Exercise details -
All entries are to be copied exactly, with pictures removed.

======== Provided entries ========

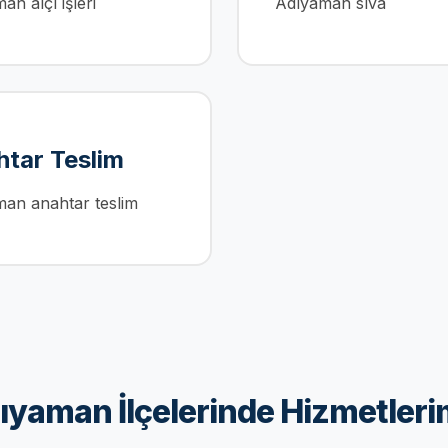
an alçı işleri
Adıyaman sıva
tar Teslim
an anahtar teslim
ıyaman İlçelerinde Hizmetleri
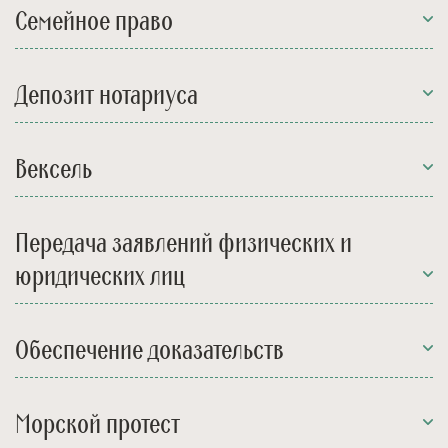
Семейное право
Депозит нотариуса
Вексель
Передача заявлений физических и
юридических лиц
Обеспечение доказательств
Морской протест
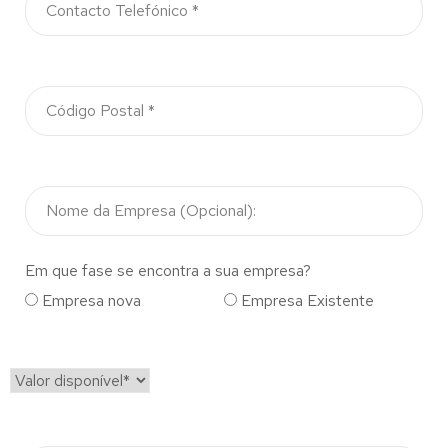
Em que fase se encontra a sua empresa?
Empresa nova
Empresa Existente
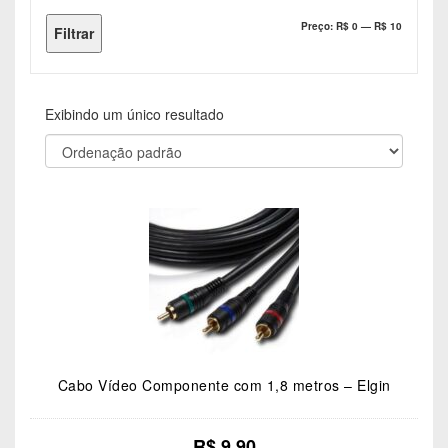
Preço
Preço
Preço:
R$ 0
—
R$ 10
Filtrar
mínimo
máximo
Exibindo um único resultado
Cabo Vídeo Componente com 1,8 metros – Elgin
R$
9.90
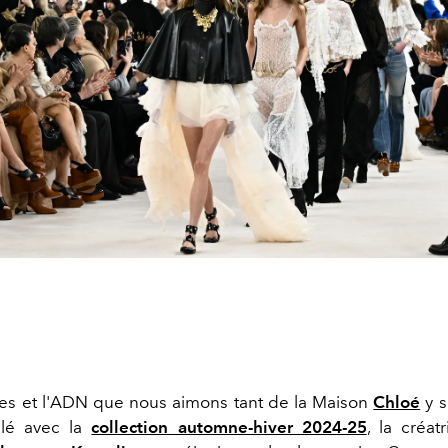
es et l'ADN que nous aimons tant de la Maison
Chloé
y s
ilé avec la
collection automne-hiver 2024-25
, la créat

========

Answer to this exercise -
an alçı işleri
Adıyaman sıva
tar Teslim
an anahtar teslim
ıyaman İlçelerinde Hizmetleri
Семейное право
Депозит нотариуса
Вексель
Передача заявлений физических и
юридических лиц
Обеспечение доказательств
Морской протест
Em que fase se encontra a sua empresa?
Empresa nova
Empresa Existente
Preço
Preço
Preço:
R$ 0
—
R$ 10
Filtrar
mínimo
máximo
Exibindo um único resultado
Cabo Vídeo Componente com 1,8 metros – Elgin
R$
9.90
es et l'ADN que nous aimons tant de la Maison
Chloé
y s
ilé avec la
collection automne-hiver 2024-25
, la créat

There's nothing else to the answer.